Another second of your time. Why's that? There are two schools of thought. The first is tiny, the second big and absurd. The first cadre reckons that, just possibly, after two and some years of Ed Miliband's leadership, his party might have a few policies that were not the usual political Masterchef: Coalition "with a twist". The second academy believes, in the familiar way, that it's an image thing.
It seems that we – me, you, us – will learn to love Ed if we get to know him better. Once we understand the nature of the man, we will stop asking why he means to keep the Coalition's cuts, and persist with pay freezes, and merely tinker a little – a little house-building, some apprenticeships – with growth. In essence, it's the Barack Obama deal: know him better, trust him more.
For those who have pushed their leader in this direction, I offer just a couple of bits of advice. First, please, seriously, tell the leader to stop addressing me as "friends". The last time I checked, I wasn't a Quaker. I have no need to hear about Mr Miliband's "faith". The country is in a bad way. I don't want to know that Ed cares. I want to know what – exactly – he would do to end the catastrophe. I'm open to persuasion.
Secondly, that conference slogan. Has anyone been fired yet? It encapsulates the entire problem of a party that has been scratching around for a gimmick while a country has been put through the familiar Tory mill. "Rebuilding Britain"? What do you think the Torywriters will say? This: why does it need rebuilding, eh?
Ironically enough, Mr Miliband gave a pretty good speech yesterday. I'm not his friend; I'm not, in fact, "a bloke"; I'm not even a big fan of the father whose name he shames. I think junior has a cloying manner and an absolute ignorance of the society he attempts to address. But I still think that he lives in the hope, as he said, of leaving the world better than he found it.
That's a start. It was once rule one. But Labour, it seems to me, is still infested with the type who believe that if we all have warm feelings about an imaginary friend called "Ed", votes will flow and all will be well. In truth, those days are gone. Mr Miliband understands the fact, I think, but doesn't yet know how to process the intelligence.
What has the leader been suggesting?
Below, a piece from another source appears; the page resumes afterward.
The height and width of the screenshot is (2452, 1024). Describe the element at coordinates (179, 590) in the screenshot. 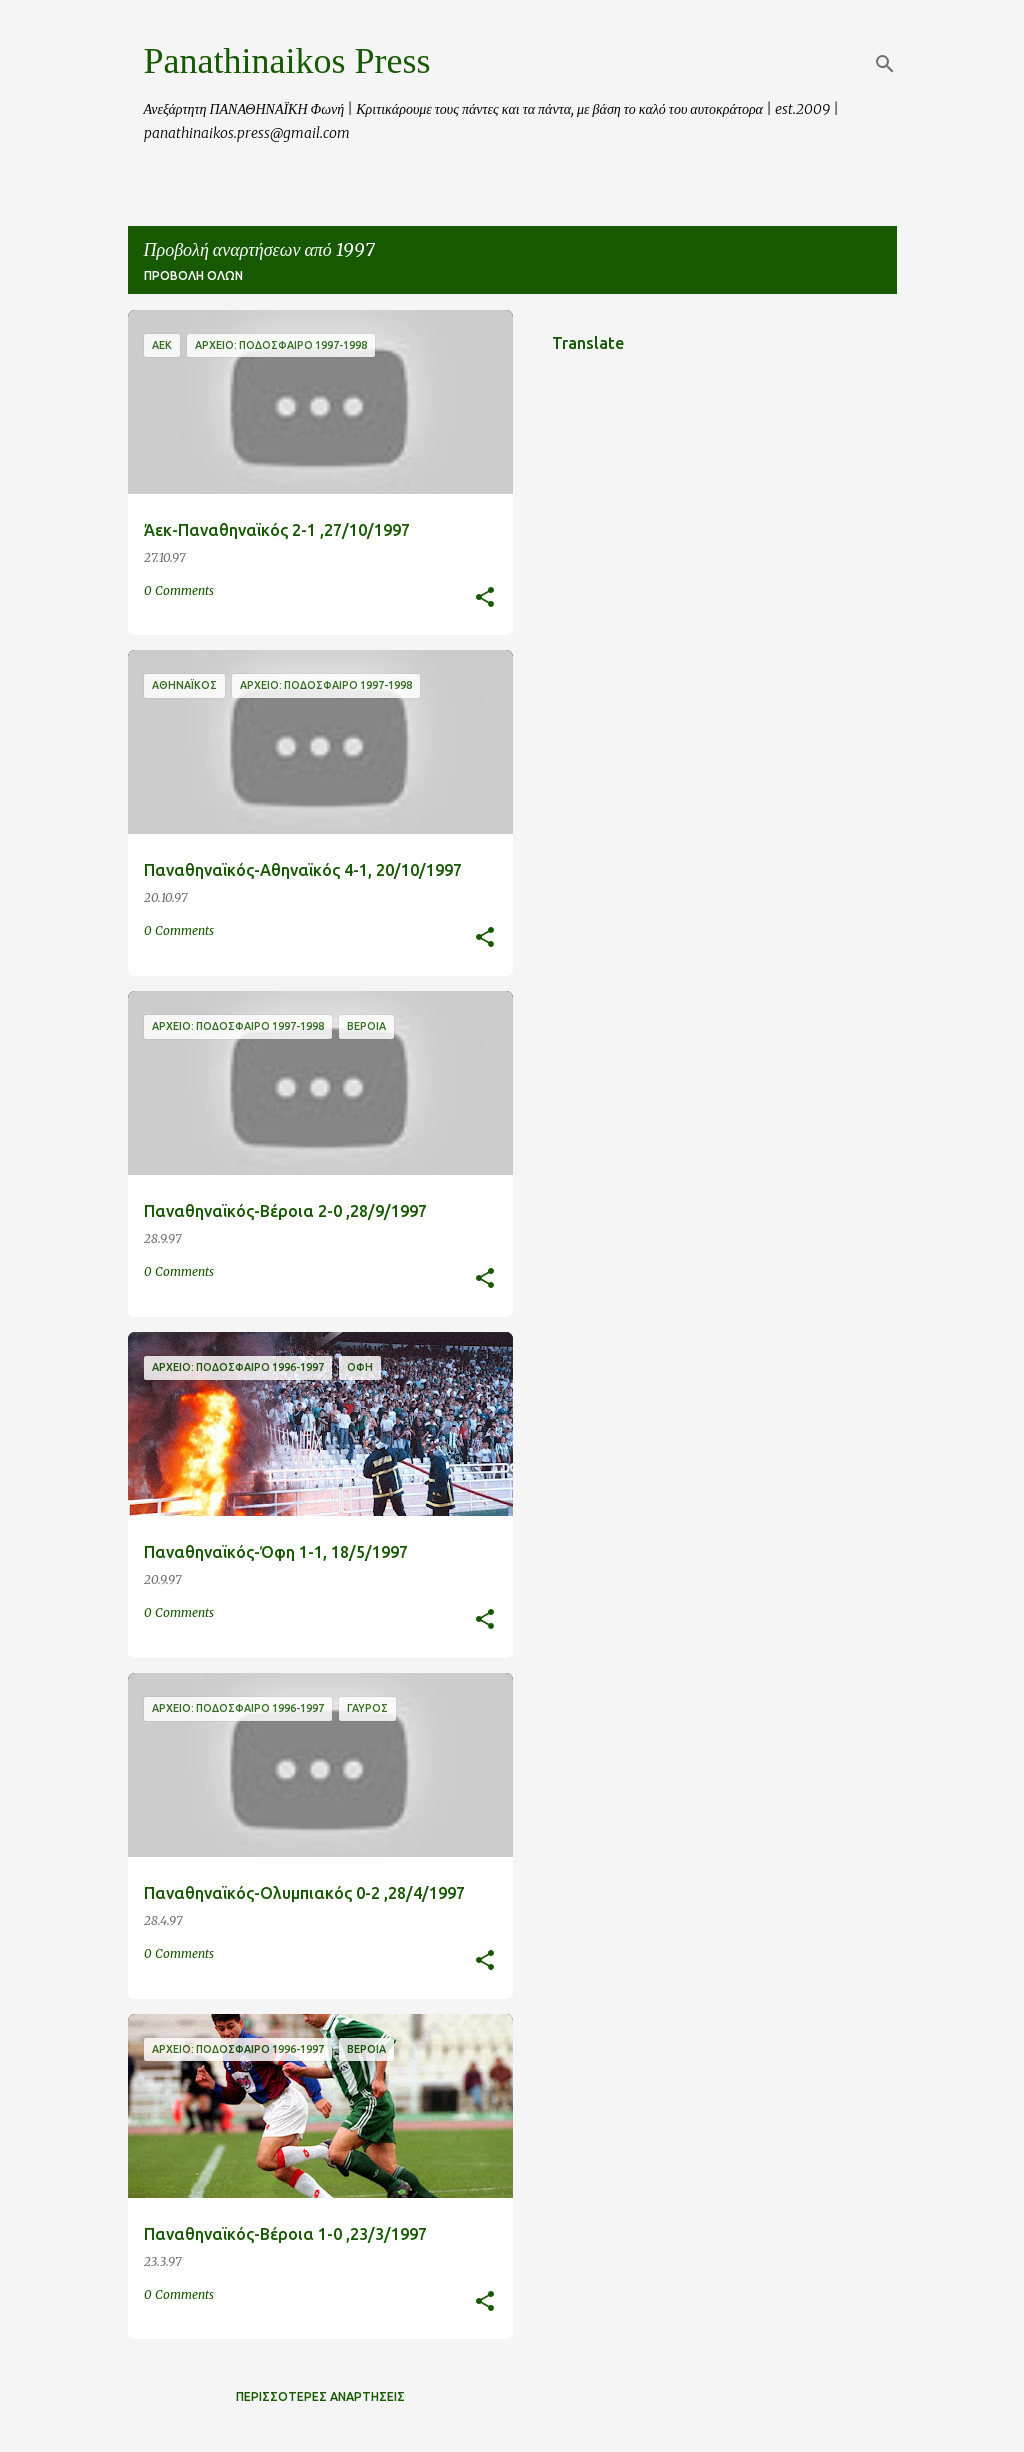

Big talk in the direction of big banks, but nothing more substantive than a claim that Labour might – such a tiny word – take some action. Big words about the right to work – though he would never call it that – yet nothing to keep the CBI awake at night. A little fairness, a lot of passion: and that's it?
Mr Miliband yesterday made several mentions of his time as a pupil in a comprehensive school. He appeared to think that this would give him some cred among the plebs. He might have enjoyed a spell among my peers, for laughs, but that's a different story. Given his praise for his schooling, I didn't hear the Labour leader say that he would be restoring the comprehensive principle.
He gave the Manchester crowd some things, too, about privatised utilities. He was absolutely right. The "forgotten 50%" – only 50%? – are regarded, cradle to grave, as mere fodder for the next rip-off. But I didn't hear Ed Miliband tell me that the next Labour Government would return rail, for one example, to public ownership.
Why not? That's another of those questions. If it is now demonstrable that the Tory version of existence aids only a very few, why does Labour's reticence persist? Because Ed "needs to be seen as responsible"? In whose eyes?
I give him a last piece of advice. In the eyes of those on whose votes he will stand or fall, another "credible Labour leader" is a friend to no-one. People can sense it, too.